Microsoft Visual Studio Express Edition of their C++ compiler is good
GCC is a good choice for simple things.
Visual Studio Express edition is the free version of the major windows C++ compiler.
If you are on Windows I would use VS. If you are on linux you should use GCC.
*I say GCC for simple things because for a more complicated project the build process isn't so easy
I'd recommend using Dev C++. It's a small and lightweight IDE that uses the mingw ports as the backend, meaning you'll be compiling the the defacto C/C++ compiler, gcc
G++ is the GNU C++ compiler. Most *nix distros should have the package available.
You can always use the C++ compiler from the Gnu Compiler Collection (GCC). It is available for almost any Unix system on earth, BSDs, Mac OS, Linux, and Windows (via Cygwin or mingw).
A number of IDEs are supporting the GCC C++ compiler, e.g. KDevelop under Linux/KDE, or Dev-CPP as mentioned in other posts.
For a beginner: g++ --pedantic-errors -Wall
It'll help enforce good programming from the start.

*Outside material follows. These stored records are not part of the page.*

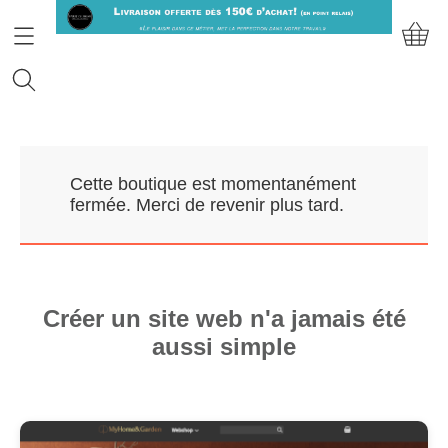
Accueil
Cette boutique est momentanément
Prendre RDV
fermée. Merci de revenir plus tard.
Nos Marques
Qui sommes-nous?
Créer un site web n'a jamais été
aussi simple
Contact
Mon compte
E-Boutique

CodeBlocks is a very good IDE that can use besides many other compilers CL.EXE (from visual studio) and gcc. It comes also in a version with gcc included.

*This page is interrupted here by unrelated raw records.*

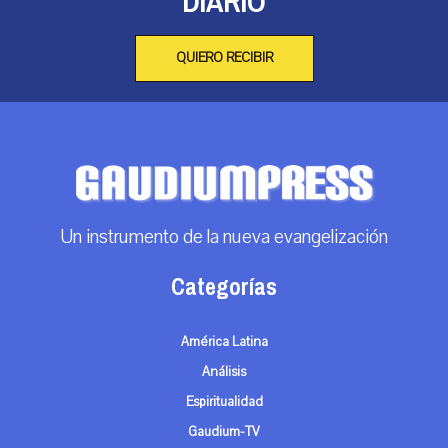
DIARIO
QUIERO RECIBIR
Un instrumento de la nueva evangelización
Categorías
América Latina
Análisis
Espiritualidad
Gaudium-TV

Visual Studio Express edition is avery good choice also (with Platform SDK if you will develop application that call winapi functions).
I recommend gcc because it's designed to be used on the command line, and you can compile simple programs and see exactly what's happening:
g++ -o myprogram myprogram.cc
ls -l myprogram
One file in, two files out. With Visual C++, most people use it with the GUI, where you have to set up a project and the IDE generates a bunch of files which can get in the way if you're just starting out.
If you're using Windows, you'll choose between MingW or Cygwin. Cygwin is a little work to set up because you have to choose which packages to install, but I don't have experience with MingW.
Visual Studio in command line behaves just like GCC. Just open the Visual Studio command line window and:
c:\temp> cl /nologo /EHsc /W4 foo.cpp
c:\temp> dir /b foo.*
foo.cpp <-- your source file
foo.obj <-- result of compiling the cpp file
foo.pdb <-- debugging symbols (friendly names for debugging)
foo.exe <-- result of linking the obj with libraries
One reason to use g++ or MingW/Cygwin that hasn't been mentioned yet is that starting and IDE will hide some of what is going on. It will be incredibly useful down the road to understand the differences between compiling and linking for instance. Learn it and understand it from the start, and you won't even know you should be thanking yourself later.
-Max
I agree with Iulian Șerbănoiu: Code::Blocks is a very good solution, usable both from Linux (it will use g++/gcc) and from Windows (it will use either the MS compiler or gcc)
Note that you should at least once or twice try to compile using a good old makefile, if only to understand the logic behind headers, sources, inclusion, etc. etc..
As a beginner, don't forget to read books about C++ (Scott Meyers and Herb Sutter books come to the mind, when trying to learns the quirks of the language), and to study open source high profile projects to learn from their code style (they already encountered the problems you will encounter, and probably found viable solutions...).
I say GCC for simple things because for a more complicated project the build process isn't so easy
True, but I don't think understanding the build process of a large project is orthogonal to understanding the project itself. My last job I worked at, they had a huge project that needed to build for the target platform (LynxOS) as well as an emulation environment (WinXP). They chose to throw everything into one .VCP file for on windows, and build it as one big executable. On target it was about 50 individual processes, so they wrote a makefile that listed all 3000 source files, compiled them all into one big library, and then linked the individual main.cpp's for each executable with the all-in-one library, to make 50 executables (which shared maybe 10% of their code with the other executables). As a result, no developer had a clue about what code depended on any other code. As a result, they never bothered trying to define clean interfaces between anything, because everything was easily accessible from everywhere. A hierarchical build system could have helped enforce some sort of order in an otherwise disorganized source code repository.
If you don't learn how .cpp files produce object code, what a static library is, what a shared library is, etc., when you are learning C/C++, you do still need to learn it at some point to be a competent C/C++ developer.